#### About this exercise:
Drop every picture, then repeat the records exactly.

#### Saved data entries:
== Segment start ==

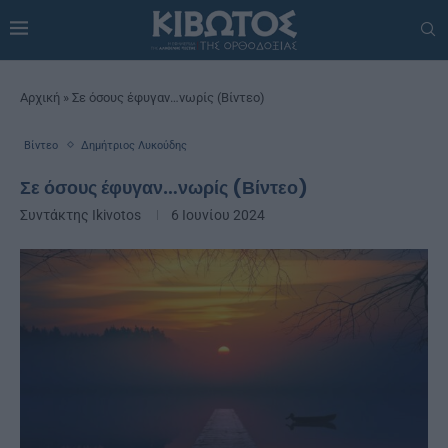
Αρχική
»
Σε όσους έφυγαν…νωρίς (Βίντεο)
Βίντεο
Δημήτριος Λυκούδης
Σε όσους έφυγαν…νωρίς (Βίντεο)
Συντάκτης
Ikivotos
6 Ιουνίου 2024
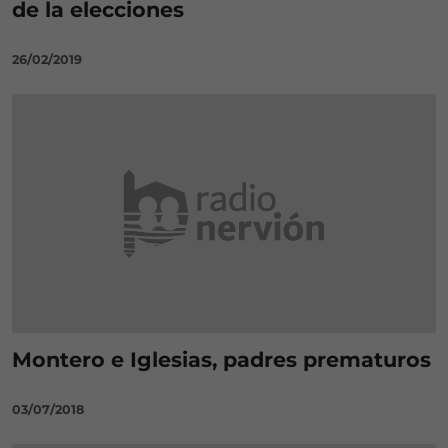
de la elecciones
26/02/2019
Montero e Iglesias, padres prematuros
03/07/2018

== Segment end ==

#### Solved problem:
Αρχική
»
Σε όσους έφυγαν…νωρίς (Βίντεο)
Βίντεο
Δημήτριος Λυκούδης
Σε όσους έφυγαν…νωρίς (Βίντεο)
Συντάκτης
Ikivotos
6 Ιουνίου 2024
de la elecciones
26/02/2019
Montero e Iglesias, padres prematuros
03/07/2018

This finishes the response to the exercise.